RHEL v7.x Driver Install

Before attempting to install the driver check that the system does not have /usr/bin/nvidia-uninstall which is left by an old driver .run file. If it exists, run it with sudo /usr/bin/nvidia-uninstall to remove the old driver first.

Install the base dependencies:

./data-science-stack setup-system
# this will stop once prerequisites are installed

Upgrade the kernel and reboot:

sudo yum upgrade -y kernel
sudo reboot

Note: You may find that yum lock was acquired by "PackageKit" process on fresh install. To free the lock, kill the PackageKit process: (/usr/share/PackageKit/helpers/yum/yumBackend.> py)

ps aux | grep yum
kill <PackageKit_ProcessID>

Now you should be able to run yum upgrade kernel

sudo yum install -y kernel-devel kernel-headers gcc dkms acpid libglvnd

Next, disable nouveau and reboot:

sudo cat <<EOF | sudo tee /etc/modprobe.d/blacklist-nouveau.conf
blacklist nouveau
options nouveau modeset=0
EOF

sudo cp /etc/sysconfig/grub /etc/sysconfig/grub.bak
sudo vim /etc/sysconfig/grub

While editing the grub file: Change the line containing GRUB_CMDLINE_LINUX="crashkernel=auto ... quiet" to GRUB_CMDLINE_LINUX="crashkernel=auto ... quiet rd.driver.blacklist=grub.nouveau". Save, and close vim (with ":wq" ).

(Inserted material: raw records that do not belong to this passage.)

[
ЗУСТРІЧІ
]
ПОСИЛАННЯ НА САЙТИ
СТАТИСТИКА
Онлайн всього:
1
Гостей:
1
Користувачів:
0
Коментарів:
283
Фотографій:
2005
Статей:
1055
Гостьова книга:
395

sudo grub2-mkconfig -o /boot/grub2/grub.cfg
sudo mv /boot/initramfs-$(uname -r).img /boot/initramfs-$(uname -r)-nouveau.img
sudo dracut /boot/initramfs-$(uname -r).img $(uname -r)
sudo reboot

Once nouveau has been disabled, change to runlevel 3:

sudo telinit 3

Note: If after runlevel change, the screen is stuck on a blinking cursor, hit Ctrl + Alt + F3

Check that nouveau is not loaded:

lsmod | grep nouveau

Download and install the driver:

# Check for the latest before using - https://www.nvidia.com/Download/index.aspx
wget https://us.download.nvidia.com/XFree86/Linux-x86_64/460.56/NVIDIA-Linux-x86_64-460.56.run
sudo sh ./NVIDIA-Linux-x86_64-460.56.run

Note: In some cases the following prompts will occur:

  • If prompted to add to DKMS select YES.
  • If prompted that the "The distribution-provided pre-install script failed! Are you sure you want to continue", select Continue.
  • If prompted to install the 32-bit compatibility libraries, select YES.
  • If prompted to update or overwrite existing libglvnd installation, select DO NOT Overwrite.

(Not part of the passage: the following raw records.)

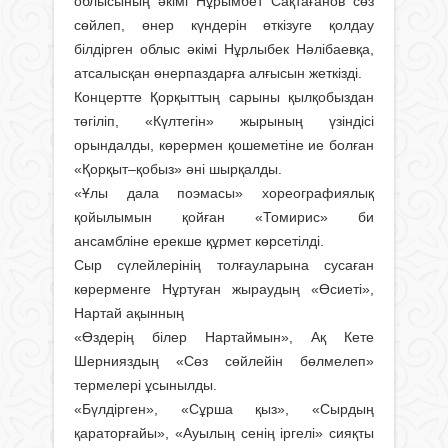
облысының әкімі Нұрымбет Сақтағанов сөз
сөйлеп, өнер күндерін өткізуге қолдау
білдірген облыс әкімі Нұрлыбек Нәлібаевқа,
атсалысқан өнерпаздарға алғысын жеткізді.
Концертте Қорқыттың сарыны қылқобыздан
төгіліп, «Күлтегін» жырының үзіндісі
орындалды, көрермен қошеметіне ие болған
«Қорқыт–қобыз» әні шырқалды.
«Ұлы дала поэмасы» хореографиялық
қойылымын қойған «Томирис» би
ансамбліне ерекше құрмет көрсетілді.
Сыр сүлейлерінің толғауларына сусаған
көрерменге Нұртуған жыраудың «Өсиеті»,
Нартай ақынның
«Өздерің білер Нартаймын», Ақ Кете
Шернияздың «Сөз сөйлейін бөлмелеп»
термелері ұсынылды.
«Бүлдірген», «Сұрша қыз», «Сырдың
қараторғайы», «Ауылың сенің іргелі» сияқты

One of the last installation steps will offer to update the X configuration file. Either accept that offer (suggested), edit the X configuration file manually so that the NVIDIA X driver will be used, or run nvidia-xconfig.

Once the NVIDIA driver install has completed, reboot.

sudo reboot

Windows Subsystem for Linux (WSL v2) Driver Install

There is no need to install the driver inside WSL VMs as they use the driver installed in Windows. Data Science Stack scripts will detect WSL and not install the driver again.

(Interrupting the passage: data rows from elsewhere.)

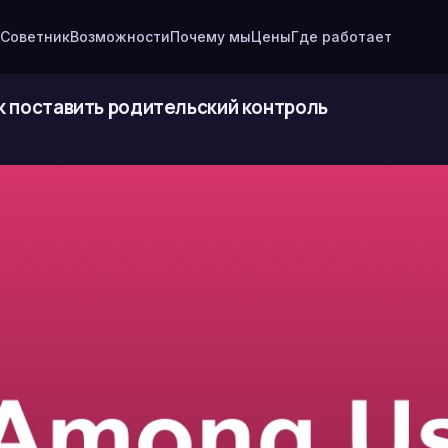
Советник
Возможности
Почему мы
Цены
Где работает
ак поставить родительский контроль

Installing NVIDIA Container SELinux Policy

Note: This section is only for systems that will use SELinux AND Containers

NVIDIA publishes an SELinux policy that enables using GPUs within containers on NVIDIA DGX Servers on GitHub at: https://github.com/NVIDIA/dgx-selinux

This policy has been validated on NVIDIA DGX servers running RHEL 7.5 and 7.6. It is expected that users/admins will use the DGX SELinux policy as a reference and will modify it as needed to fit their servers.

Actions performed by the script below:

  • Install the dependencies required to build the DGX SELinux policy
  • Clone the DGX SELinux policy git project
  • << CUSTOMIZE THE POLICY >>
  • Build the SELinux policy
  • Install the SELinux policy

Note: To accommodate SELinux, nvidia-container-selinux is required to allow containers to use NVIDIA GPUs. The --security-opt option in the command sets the label type that is created by the package so that the specified container uses the NVIDIA GPUs. If SELinux is removed or disabled, then the --security-opt option is not needed.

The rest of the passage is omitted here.